Dataset entries
═══

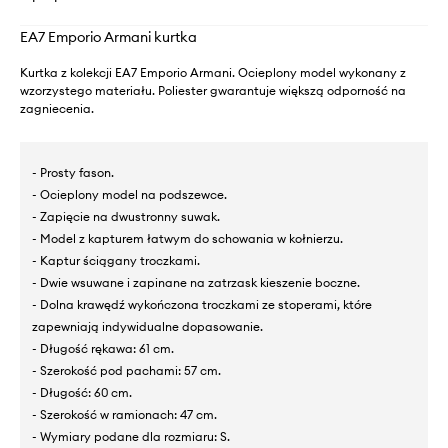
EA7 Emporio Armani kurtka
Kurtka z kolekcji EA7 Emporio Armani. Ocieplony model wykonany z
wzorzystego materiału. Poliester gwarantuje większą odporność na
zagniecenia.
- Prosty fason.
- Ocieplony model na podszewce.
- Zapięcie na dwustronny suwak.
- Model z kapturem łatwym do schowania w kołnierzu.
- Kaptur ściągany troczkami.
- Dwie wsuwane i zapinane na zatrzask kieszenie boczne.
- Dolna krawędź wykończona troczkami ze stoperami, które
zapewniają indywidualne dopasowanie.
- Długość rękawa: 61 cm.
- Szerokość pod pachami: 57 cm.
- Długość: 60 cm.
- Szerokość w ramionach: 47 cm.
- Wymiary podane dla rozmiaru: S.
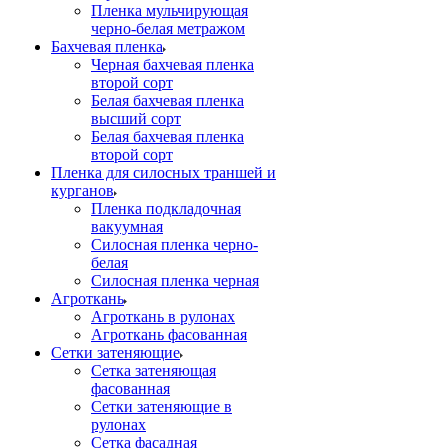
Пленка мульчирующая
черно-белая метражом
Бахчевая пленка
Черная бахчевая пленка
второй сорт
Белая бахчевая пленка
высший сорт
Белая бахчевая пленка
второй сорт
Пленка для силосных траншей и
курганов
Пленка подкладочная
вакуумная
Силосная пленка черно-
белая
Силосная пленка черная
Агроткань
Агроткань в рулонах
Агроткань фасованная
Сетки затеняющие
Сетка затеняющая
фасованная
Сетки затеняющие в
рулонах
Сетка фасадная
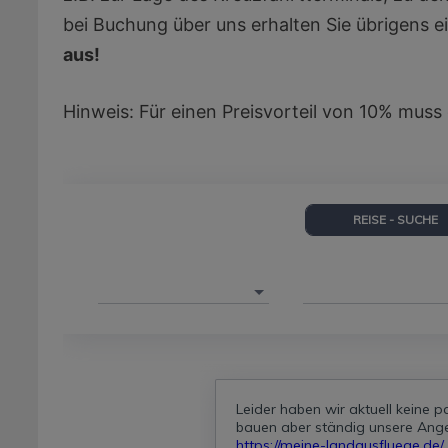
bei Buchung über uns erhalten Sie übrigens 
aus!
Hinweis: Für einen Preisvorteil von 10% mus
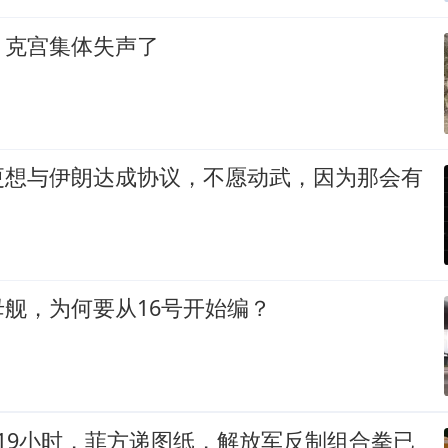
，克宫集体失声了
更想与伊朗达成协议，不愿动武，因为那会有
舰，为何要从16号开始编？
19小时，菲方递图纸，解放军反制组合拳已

═══

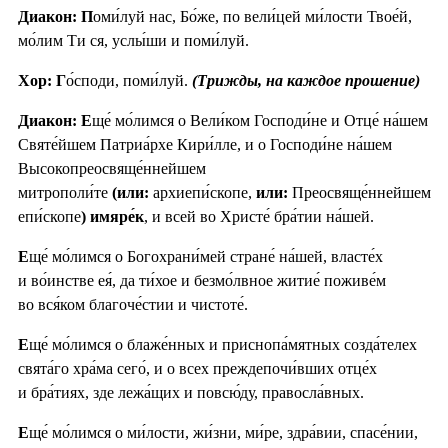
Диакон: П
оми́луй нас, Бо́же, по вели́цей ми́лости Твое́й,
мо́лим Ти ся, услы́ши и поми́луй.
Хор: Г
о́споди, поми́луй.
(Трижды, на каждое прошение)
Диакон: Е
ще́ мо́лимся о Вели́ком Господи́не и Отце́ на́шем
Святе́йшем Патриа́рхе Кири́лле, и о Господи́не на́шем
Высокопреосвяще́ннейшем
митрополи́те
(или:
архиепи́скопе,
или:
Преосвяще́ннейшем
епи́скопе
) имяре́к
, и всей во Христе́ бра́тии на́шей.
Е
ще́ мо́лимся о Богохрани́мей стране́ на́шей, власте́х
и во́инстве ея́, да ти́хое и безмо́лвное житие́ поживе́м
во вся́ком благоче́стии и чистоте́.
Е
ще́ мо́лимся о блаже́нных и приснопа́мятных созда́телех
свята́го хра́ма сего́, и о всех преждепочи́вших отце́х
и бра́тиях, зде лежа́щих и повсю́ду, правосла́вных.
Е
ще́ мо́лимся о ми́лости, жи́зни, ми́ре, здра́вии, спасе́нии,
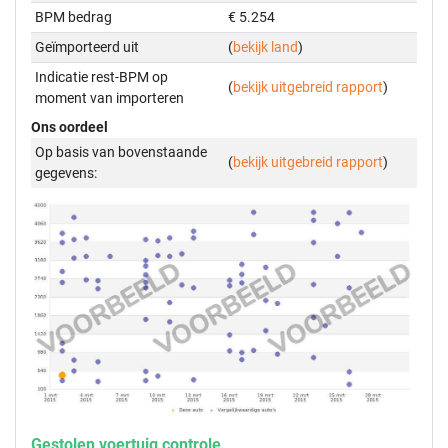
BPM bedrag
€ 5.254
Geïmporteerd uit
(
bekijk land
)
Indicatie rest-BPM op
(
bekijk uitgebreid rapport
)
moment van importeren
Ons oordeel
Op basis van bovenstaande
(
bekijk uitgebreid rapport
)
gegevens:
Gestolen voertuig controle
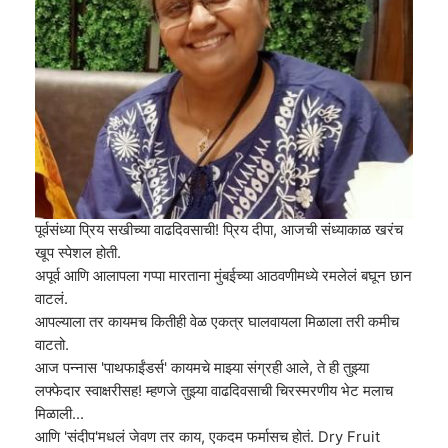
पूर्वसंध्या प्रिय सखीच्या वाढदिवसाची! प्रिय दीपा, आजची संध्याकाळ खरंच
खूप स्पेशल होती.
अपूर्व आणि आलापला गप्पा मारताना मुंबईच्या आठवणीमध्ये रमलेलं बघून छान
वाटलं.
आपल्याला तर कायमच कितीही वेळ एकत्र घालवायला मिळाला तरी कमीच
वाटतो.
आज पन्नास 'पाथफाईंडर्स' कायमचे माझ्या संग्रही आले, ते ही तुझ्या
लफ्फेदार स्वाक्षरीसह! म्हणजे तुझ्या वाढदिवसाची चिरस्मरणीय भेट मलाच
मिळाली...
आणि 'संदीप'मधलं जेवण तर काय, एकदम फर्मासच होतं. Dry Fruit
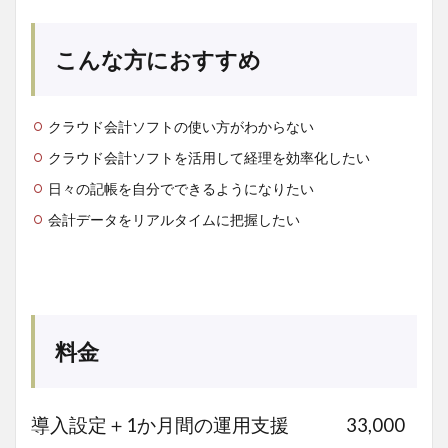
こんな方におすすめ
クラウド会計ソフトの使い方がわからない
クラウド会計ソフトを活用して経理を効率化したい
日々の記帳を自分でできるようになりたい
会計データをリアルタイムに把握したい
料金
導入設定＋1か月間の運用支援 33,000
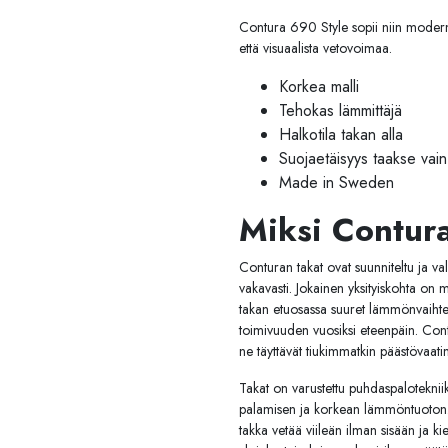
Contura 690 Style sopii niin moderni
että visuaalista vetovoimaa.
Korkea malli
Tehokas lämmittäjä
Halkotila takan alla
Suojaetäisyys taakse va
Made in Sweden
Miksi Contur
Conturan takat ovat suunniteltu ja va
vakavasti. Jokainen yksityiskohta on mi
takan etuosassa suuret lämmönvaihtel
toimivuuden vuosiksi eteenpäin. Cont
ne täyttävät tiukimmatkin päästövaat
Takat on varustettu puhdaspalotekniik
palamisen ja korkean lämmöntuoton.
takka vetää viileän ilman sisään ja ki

═══

> **Problem requirements**
In the entries above, find each line with the word "затеняющие" and return it.

> **Finished task**
Сетки затеняющие
Сетки затеняющие в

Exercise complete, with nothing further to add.